Jean-Luc Mélenchon, en rentrant fin juin à l’Assemblée nationale, avait défrayé la chronique en se déclarant contre le fait que le drapeau européen se trouve aux côtés du drapeau français au Palais Bourbon : « C’est la République ici, pas la Vierge Marie. Je suis même pas sûr que ce truc soit constitutionnel ». Le dossier étant ressorti ce mois-ci avec la demande de retrait du drapeau par le groupe parlementaire de la France insoumise (FI), entraînant une polémique à distance avec Emmanuel Macron, essayons de faire le point.

Deux histoires concurrentes

Jean-Luc Mélenchon a répété plusieurs fois depuis que c’est la dimension confessionnelle du drapeau, qui serait un symbole de la Vierge Marie, qu’il n’acceptait pas, la République française étant laïque et ne reconnaissant aucun culte. Qu’en est-il exactement de l’origine mariale du drapeau européen ? La thèse soutenue par Jean-Luc Mélenchon est étayée par un article du journal La Vie. Elle se fonde sur le témoignage d’Arsène Heitz, ancien fonctionnaire du Conseil et inventeur du drapeau, qui a affirmé avoir copié, sur le dessin qu’il avait alors proposé, un symbole marial « pour faire plaisir à sa mère » : on retrouve ici la thèse dite de la « grenouille de bénitier ». Il existe cependant une autre histoire du drapeau européen, fondée sur le témoignage de Robert Bichet, qui a participé à la plupart des étapes d’élaboration du drapeau, élaboration qui a duré quelque cinq ans, et au cours de laquelle il n’a visiblement jamais été question de religion ou de la Vierge Marie mais plutôt du problème de proximité de certaines propositions visuelles avec le drapeau du Congo belge ou des Jeux olympiques (quand il s’est agi respectivement de juger d’une étoile d’or centrée sur fond d’azur, ou d’un cercle d’anneaux d’or entrelacés sur fond azur).

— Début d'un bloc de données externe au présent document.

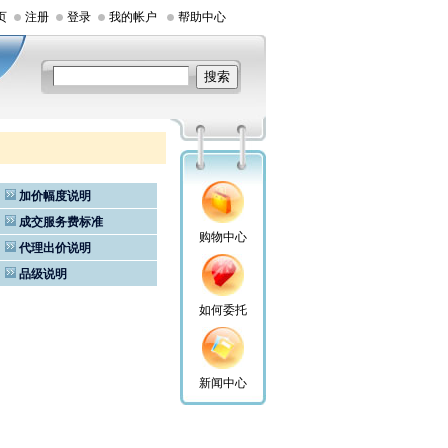
页
注册
登录
我的帐户
帮助中心
加价幅度说明
成交服务费标准
购物中心
代理出价说明
品级说明
如何委托
新闻中心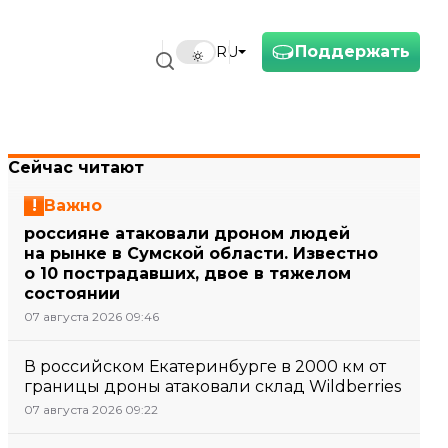
Поддержать
RU
Сейчас читают
Важно
россияне атаковали дроном людей
на рынке в Сумской области. Известно
о 10 пострадавших, двое в тяжелом
состоянии
07 августа 2026 09:46
В российском Екатеринбурге в 2000 км от
границы дроны атаковали склад Wildberries
07 августа 2026 09:22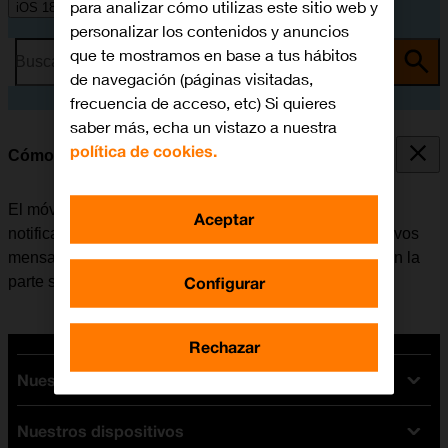
para analizar cómo utilizas este sitio web y
iOS 18
personalizar los contenidos y anuncios
que te mostramos en base a tus hábitos
Busca por problema o tema
de navegación (páginas visitadas,
frecuencia de acceso, etc) Si quieres
saber más, echa un vistazo a nuestra
política de cookies.
Cómo utilizar las notificaciones
El móvil se puede configurar para que muestre las
Aceptar
notificaciones de, por ejemplo, llamadas perdidas, nuevos
mensajes y citas de calendario en la barra de estado en la
Configurar
parte superior de la pantalla.
Rechazar
Nuestras tarifas
Nuestros dispositivos
Tarifas Orange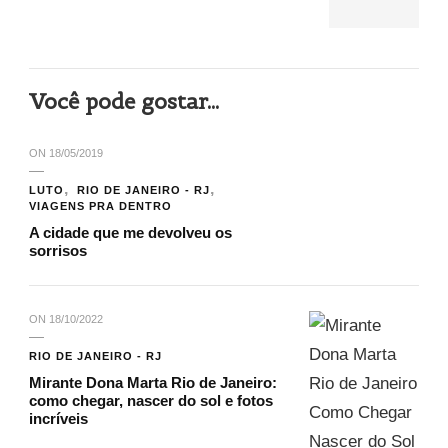
Você pode gostar...
ON
18/05/2019
LUTO
RIO DE JANEIRO - RJ
VIAGENS PRA DENTRO
A cidade que me devolveu os
sorrisos
ON
18/10/2022
RIO DE JANEIRO - RJ
Mirante Dona Marta Rio de Janeiro:
como chegar, nascer do sol e fotos
incríveis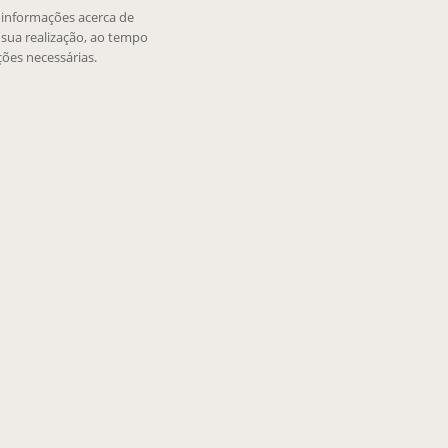
e informações acerca de
sua realização, ao tempo
ões necessárias.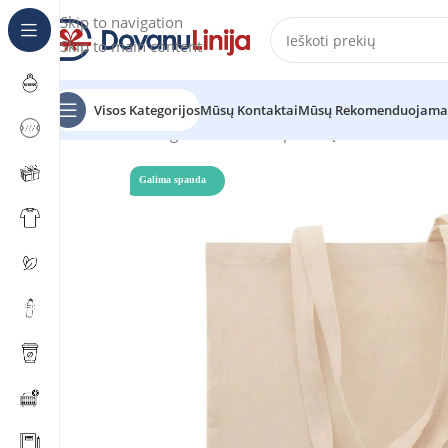
Skip to navigation
Skip to main content
Visos Kategorijos
Mūsų Kontaktai
Mūsų Rekomenduojama
Pradžia
Katalogas
Reklaminiai pirkinių maišeliai
SHOP
Galima spauda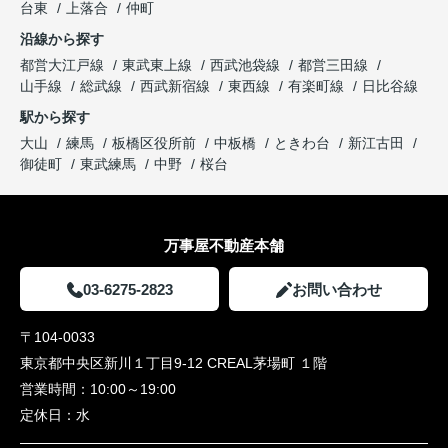
台東
上落合
仲町
沿線から探す
都営大江戸線
東武東上線
西武池袋線
都営三田線
山手線
総武線
西武新宿線
東西線
有楽町線
日比谷線
駅から探す
大山
練馬
板橋区役所前
中板橋
ときわ台
新江古田
御徒町
東武練馬
中野
桜台
万事屋不動産本舗
03-6275-2823
お問い合わせ
〒104-0033
東京都中央区新川１丁目9-12 CREAL茅場町 １階
営業時間：
10:00～19:00
定休日：
水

Les deux histoires sont-elles conciliables ? Oui, si l’on imagine qu’Arsène Heitz aurait, alors que les institutions européennes ne parvenaient pas à trouver leur emblème, subrepticement glissé un symbole marial qui par ailleurs permettait de contenter tout le monde quant à la pertinence du symbole et à son efficacité. Mais on ne peut guère, en l’état actuel des sources, affirmer que le Conseil de l’Europe lui-même aurait choisi ce tableau pour faire référence, implicitement ou non, à un « substrat chrétien de l’Europe ». Des propositions avec des croix avaient été refusées pour cette raison même.

Pourquoi 12 étoiles ?

À quoi renvoie donc le chiffre 12 du nombre d'étoiles du drapeau actuel ? Robert Bichet ne le dit pas précisément dans son témoignage, mais rapporte qu’un drapeau semblable avec 15 étoiles avait été retoqué. Chaque étoile était alors censée représenter un État adhérent, parmi lesquels la Sarre, ce qui aurait constitué une reconnaissance implicite à laquelle l’Allemagne s’était opposé. Le nombre 12 ne représente donc pas, comme on le dit souvent, le nombre d’États fondateurs de la CEE, ni même du Conseil de l'Europe. Il pourrait renvoyer à la Vierge telle qu'elle est décrite dans l'Apocalypse de Jean: « Puis il parut dans le ciel un grand signe: une femme revêtue du Soleil, la Lune sous ses pieds, et une couronne de douze étoiles sur sa tête. Elle était enceinte, et elle criait, dans le travail et les douleurs de l'enfantement. » (Apocalypse de Jean, 12, 1-2). En revanche, il est douteux que les étoiles figurent les 12 apôtres qui dans l'iconographie chrétienne entourent le Christ et non la Vierge Marie. Mais on peut aussi penser qu’il n’a eu d’autre fonction que de symboliser la plénitude et l’unité, comme c’est souvent le cas dans la symbolique numérologique : les 12 signes du zodiaque, les 12 mois de l’année, les 24 heures du jour, etc.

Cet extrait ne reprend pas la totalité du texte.